Don’t read the below word. I mean look at it, but don’t read it. Don’t think about what it means, don’t try to think of its definition. Just look at it as some ink on a page.
Oh no! You read it didn’t you. You probably read it before you even got to the break in the page. The truly amazing thing is that you read and processed that word in less than 100 milliseconds. Less than 1/10 of a second!
Yes. 100 milliseconds to understand a written word is pretty awesome. But it’s also super important. Your brain can only hold new information in its working memory (aka short term memory) for up to two seconds. That’s quite the time-window.
What does this mean for you the reader? Firstly, if you come across an unfamiliar word you’re not going to be able to identify it in 100 milliseconds, or probably even two seconds. If you get tripped up on a word and the context is of no help, then after two seconds the word floats out of your memory and you have to revert your attention back to it. This is why reading in a foreign language is so slow and painful.

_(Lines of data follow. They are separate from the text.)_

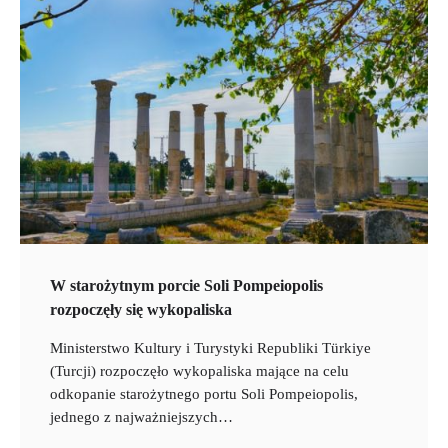
W starożytnym porcie Soli Pompeiopolis
rozpoczęły się wykopaliska
Ministerstwo Kultury i Turystyki Republiki Türkiye
(Turcji) rozpoczęło wykopaliska mające na celu
odkopanie starożytnego portu Soli Pompeiopolis,
jednego z najważniejszych…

Comprehending a word (or in fancy scientific language: lexical access) is only a “low level” working memory process. Lexical access, combined with syntactic parsing and semantic proposition formation make up the three low level processes. These processes can best be thought of as similar to the fuel and engine of a car.
The rest of the car — the really awesome parts like turbo, air conditioning, and leather seats — are equivalent to our working memory’s “high level” processes: text model of comprehension, situation model of reader interpretation, background knowledge use and inferencing, and executive control processes. These are the processes that let you understand what a word means in the context of its sentence, paragraph, and entire document.
What About Second Language Learners?
Why have you never had to worry about analyzing the way you read? Because fluent first language readers can recognize 98-100% of the words they encounter. Fluent readers not only can recognize a word in under 1/10 of a second, but they don’t even realize they do it and it can’t be stopped.
That’s a powerful advantage for fluent readers. But for second language learners, reading is not such a piece of cake. Depending on their vocabulary base, they may need to frequently stop reading to look up words, causing them to stop their high level processing and making reading incredibly inefficient.
Some techniques to combat this: word and phrase recognition exercises (think flashcards), timed semantic connection exercises that make you examine the relationship between words, and lexical access fluency exercises like matching words to definitions under time pressure.
All research for this piece was drawn from Teaching and Researching Reading by William Grabe and Fredricka L. Stoller.